* [EXERCISE GOAL] In the material below, write out each line word for word and omit the pictures.

* [RECORDS SUPPLIED]
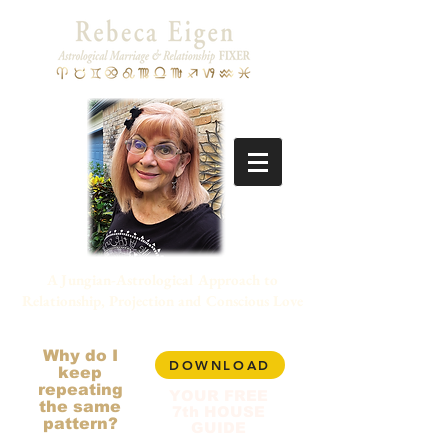
A Jungian-Astrological Approach to
Relationship, Projection and Conscious Love
Why do I
DOWNLOAD
keep
repeating
YOUR FREE
the same
7th HOUSE
pattern?
GUIDE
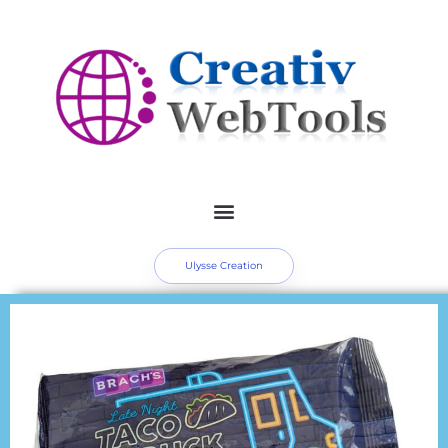
Ulysse Creation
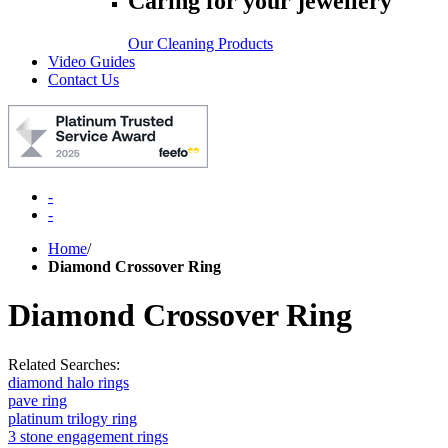
Caring for your jewellery
Our Cleaning Products
Video Guides
Contact Us
-
-
Home
/
Diamond Crossover Ring
Diamond Crossover Ring
Related Searches:
diamond halo rings
pave ring
platinum trilogy ring
3 stone engagement rings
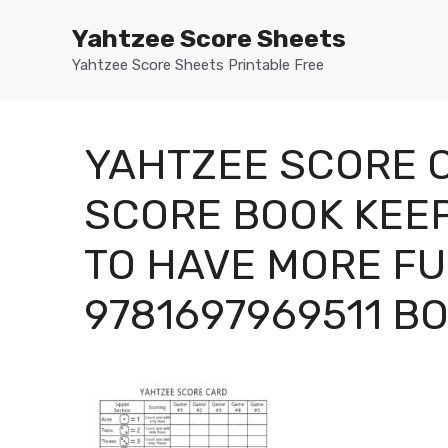
Skip
Yahtzee Score Sheets
to
content
Yahtzee Score Sheets Printable Free
YAHTZEE SCORE 
SCORE BOOK KEE
TO HAVE MORE FU
9781697969511 B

* [TASK SOLUTION]
A Jungian-Astrological Approach to
Relationship, Projection and Conscious Love
Why do I
DOWNLOAD
keep
repeating
YOUR FREE
the same
7th HOUSE
pattern?
GUIDE
Ulysse Creation
Caring for your jewellery
Our Cleaning Products
Video Guides
Contact Us
-
-
Home
/
Diamond Crossover Ring
Diamond Crossover Ring
Related Searches:
diamond halo rings
pave ring
platinum trilogy ring
3 stone engagement rings
Skip
Yahtzee Score Sheets
to
content
Yahtzee Score Sheets Printable Free
YAHTZEE SCORE 
SCORE BOOK KEE
TO HAVE MORE FU
9781697969511 B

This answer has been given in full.